Claro

Oscuro

La resistencia física ha sido considerada, desde los estoicos («antitipia»), como una prueba de la existencia de la realidad exterior frente a la identidad espiritualista del yo. En cambio, la resistencia moral, contra todo sistema político basado en principios de autoridad (dictaduras y oligarquías) constituye la única prueba de la existencia de la libertad. La resistencia de la libertad es más decisiva, para mantenerla viva, que las instituciones fundadas para sustituirla por la inercia de la libertad (democracia). En la resistencia del sentimiento de la libertad, ésta manifiesta su existencia en estado puro. Nada la puede doblegar. En ella está el único fundamento de la libertad política.

Ningún ideal realizable de humanidad ha llegado a nacer sin anidar primero en ese castillo de resistencia moral, no sólo contra los asaltos inhumanos de la autoridad -eso no rebasaría los límites del noble egoísmo-, sino contra todas las ideas deshumanizadas que legitiman, en la opinión común; los sistemas creadores de tipos bochornosos de autoridad. Se resiste mejor la injusticia particular que no cesa de cometer una forma injusta de Gobierno, que la opinión general del consenso que la sostiene. Aquí no basta ya el esfuerzo primitivo de resistencia. Pues hace falta el concurso de una inteligencia del mundo de la libertad que comunique sentido impersonal al ánimo personal de resistir.

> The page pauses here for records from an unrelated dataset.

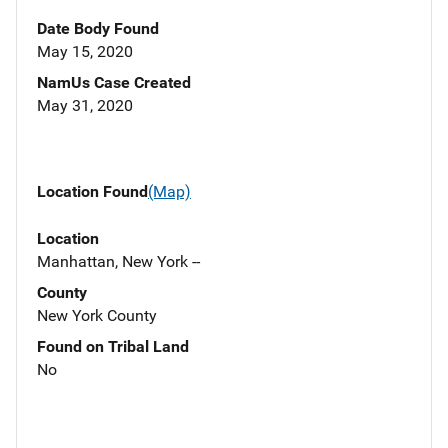
Date Body Found
May 15, 2020
NamUs Case Created
May 31, 2020
Location Found
(Map)
Location
Manhattan, New York --
County
New York County
Found on Tribal Land
No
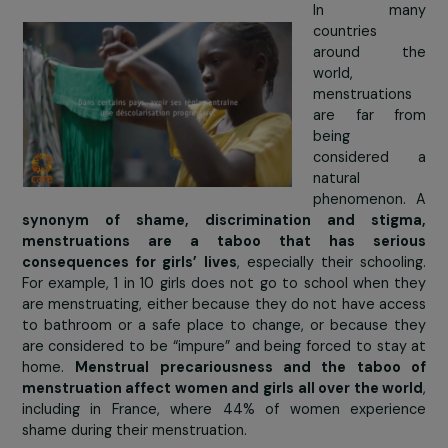
In Afghanis
the fall of
Taliban has
to a signifi
increase in
number 
children
school, 
schools 
sorely under-resourced. To
promote girls’ educat
Afghanistan Libre has established
tutoring
for more t
900 students and provides
training for teachers
.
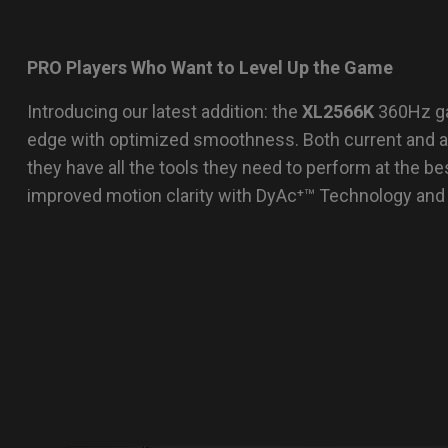
PRO Players Who Want to Level Up the Game
Introducing our latest addition: the
XL2566K
360Hz ga
edge with optimized smoothness. Both current and asp
they have all the tools they need to perform at the bes
improved motion clarity with DyAc⁺™ Technology and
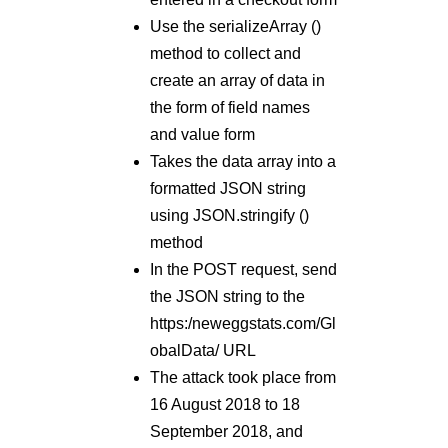
Use the serializeArray ()
method to collect and
create an array of data in
the form of field names
and value form
Takes the data array into a
formatted JSON string
using JSON.stringify ()
method
In the POST request, send
the JSON string to the
https:/neweggstats.com/Gl
obalData/ URL
The attack took place from
16 August 2018 to 18
September 2018, and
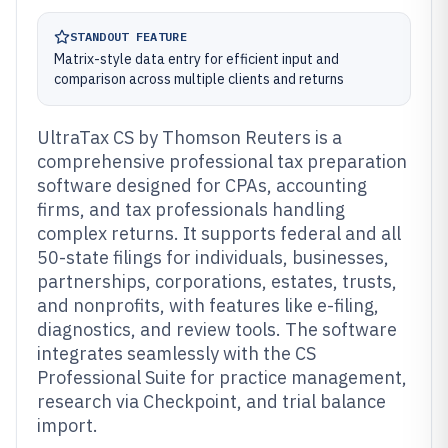
STANDOUT FEATURE
Matrix-style data entry for efficient input and
comparison across multiple clients and returns
UltraTax CS by Thomson Reuters is a
comprehensive professional tax preparation
software designed for CPAs, accounting
firms, and tax professionals handling
complex returns. It supports federal and all
50-state filings for individuals, businesses,
partnerships, corporations, estates, trusts,
and nonprofits, with features like e-filing,
diagnostics, and review tools. The software
integrates seamlessly with the CS
Professional Suite for practice management,
research via Checkpoint, and trial balance
import.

A pesar de la glorificación que se hizo, después de la guerra mundial, de los movimientos de resistencia contra el fascismo (que sea un asunto tabú en España demuestra el continuismo en el respeto a la dictadura), no hay en la literatura política nada comparable a la original reflexión sobre la resistencia en la teoría del conocimiento de la realidad del mundo exterior. Que en algunos filósofos, como Fichte, Maine de Biran y Dilthey, tomó la importancia del «cogito» cartesiano: «Resiste, luego existe». La reacción desencadenada por la resistencia del mundo a las aspiraciones infinitas del yo parecía resolver así un serio conflicto intelectual que la sola razón no podía dirimir. Ortega popularizó esta idea en su conocida frase de que «nada aparece ante nosotros como realidad sino en la medida en que es indócil». No participo de este truco, ultimado por Heidegger, que invierte la carga de la prueba del mundo físico. Cuya realidad no necesita de una conciencia humana que pruebe la existencia del universo, antes y después de la del hombre sobre la Tierra. Otra cosa es que esta conciencia perciba la realidad tal como es o tal como parece. Cuestión impropia del mundo moral. Donde la libertad es libre elección y remoción del poder. Y si sólo lo parece, como en todas las formas de oligarquía, no es libertad política.

Cuando la resistencia organizada contra la dictadura se derritió como cera, al primer contacto con el calor palaciego que acogía la Reforma oligárquica de la Dictadura, quedó patente que aquel material fungible, y sin carácter moral, no se había forjado en las fraguas de la libertad, sino en las de la ambición depoder a cualquier precio. Pues allí no había, a la hora de la verdad, ni voluntad de libertad de resistencia, ni sentimiento instintivo del mínimo esfuerzo por la libertad de los otros. La libertad política naufragó en una catástrofe moral, pero no fue derrotada porque no hubo lucha ni resistencia. Ni siquiera la resistencia pasiva de decir NO a la invitación de participar en el simulacro de la Libertad. Unas libertades otorgadas desde el poder, dentro de los límites que aseguraban la continuidad del mismo tipo de dominación. Unas elecciones sin posibilidad de elegir la forma de Estado y de Gobierno, ni a los representantes del electorado.

Lo resistente volvió a entrar y vencer en su fuero insobornable: la resistencia personal contra el poder no elegido libremente y contra la falacia que lo sostiene como si fuera democrático.